EXERCISE AIM:
The lines below starting at the line containing "En elsykkels motor" and ending at the line containing "velge et større batteri på produktsiden." are to be repeated exactly, with both ends kept and nothing else added.

Saved data entries:
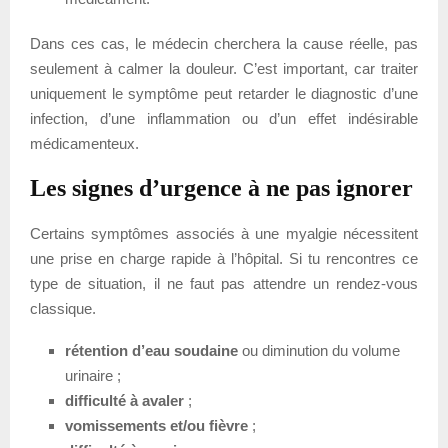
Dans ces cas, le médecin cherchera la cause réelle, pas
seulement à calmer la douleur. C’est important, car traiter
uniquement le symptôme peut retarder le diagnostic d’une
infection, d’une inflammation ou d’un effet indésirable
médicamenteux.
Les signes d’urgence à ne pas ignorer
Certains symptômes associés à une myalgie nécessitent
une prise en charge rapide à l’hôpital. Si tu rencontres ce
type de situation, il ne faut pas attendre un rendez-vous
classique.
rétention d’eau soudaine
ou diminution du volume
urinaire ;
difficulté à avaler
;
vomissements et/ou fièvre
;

==

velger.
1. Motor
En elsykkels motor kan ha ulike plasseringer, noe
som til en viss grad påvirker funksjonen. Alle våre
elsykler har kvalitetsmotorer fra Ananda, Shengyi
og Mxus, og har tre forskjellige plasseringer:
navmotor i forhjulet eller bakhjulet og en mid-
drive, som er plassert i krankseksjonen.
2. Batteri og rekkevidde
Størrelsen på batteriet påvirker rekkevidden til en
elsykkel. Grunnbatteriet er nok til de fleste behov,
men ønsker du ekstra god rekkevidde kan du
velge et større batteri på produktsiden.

SOLUTION FOR THIS EXERCISE:
En elsykkels motor kan ha ulike plasseringer, noe
som til en viss grad påvirker funksjonen. Alle våre
elsykler har kvalitetsmotorer fra Ananda, Shengyi
og Mxus, og har tre forskjellige plasseringer:
navmotor i forhjulet eller bakhjulet og en mid-
drive, som er plassert i krankseksjonen.
2. Batteri og rekkevidde
Størrelsen på batteriet påvirker rekkevidden til en
elsykkel. Grunnbatteriet er nok til de fleste behov,
men ønsker du ekstra god rekkevidde kan du
velge et større batteri på produktsiden.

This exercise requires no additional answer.